Tomb robbery has been going on since the earliest of times. Old Kingdom inscriptions contained warnings that robbers would be judged by the gods in the hereafter. Severe punishments awaited them in their current life as well, if a curse didn’t get them first. Sometimes safeguards were built-in to thwart the robber. The burial chamber in the tomb of Senwosret at Lisht was protected by a series of stone slabs, the first of which, once lowered, could not be forced upwards again because metal or wooden bolts were released from holes in the lateral grooves in the slab, effectively locking it.
But there were times when undertakers and cemetery guardians took advantage and stole precious belongings of the royals and elite during the very time of burial. A tomb could later be found to have entrance blockings still intact, yet the valuables had already been removed from the body. Objects and jewelry of gold, precious stones, alabaster and faience, which had been placed within the tombs for the use of the kings in the afterlife, as well as gold masks, would all be stripped off.

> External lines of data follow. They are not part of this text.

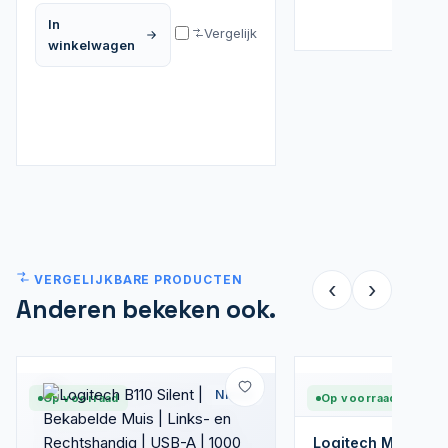
In
Vergelijk
winkelwagen
VERGELIJKBARE PRODUCTEN
‹
›
Anderen bekeken ook.
Nieuw
Op voorraad
Op voorraad
Logitech M171 | D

Even large stone sarcophagi could not always prevent theft, since the thieves would lever off the lids or even tunnel through the sides or floors of the sarcophagi. Today only a handful of bodies remain in their tombs, and even fewer are still as they were when interred.
But was this all the work of common thieves, or was there a higher order at work in the looting process? Cooney says much of the more extensive looting was actually done by the High Priests of Amun, in cooperation with the government treasury, in order to save the Egyptian economy.
After the death of Ramses III, during the New Kingdom’s Twentieth Dynasty, Egypt fell apart due to constant foreign invasions and the heavy cost of war. Drought may have also played a factor towards economic collapse. The Egyptian treasury was close to empty. To keep the government going it called for drastic measures. Gold was needed, and needed fast. Those in power knew where the gold was hidden and which pharaoh’s tombs had an abundance.
The high priests would open the tombs and, unlike the common tomb robbers, they would carefully unwrap the bodies and strip them of the golden pectoral hawks and scarabs which had been placed on their body for protection. Rings, jewelry, furniture, and anything else made of gold, which could replenish an empty treasury, was confiscated. The priests would then see to it that the tapes, the outer sheet, and the Osiris sheets were neatly and carefully folded on the bodies and stitched up the back. When the mummies found in later years were unwrapped, the black resin marks from where the gold necklaces had once been placed, could still be seen.
The priests back then were an unholy lot. They did not take vows of poverty nor chastity. Power and influence went hand and hand with accumulated wealth, and because of it they were a powerful force to be reckoned with throughout Ancient Egypt. Some might liken them to the Vatican today, which wields substantial political influence. It’s treasury contains more wealth than many countries combined.
Even after all these centuries, some things still have not changed. It’s still all about who has and controls the most Gold.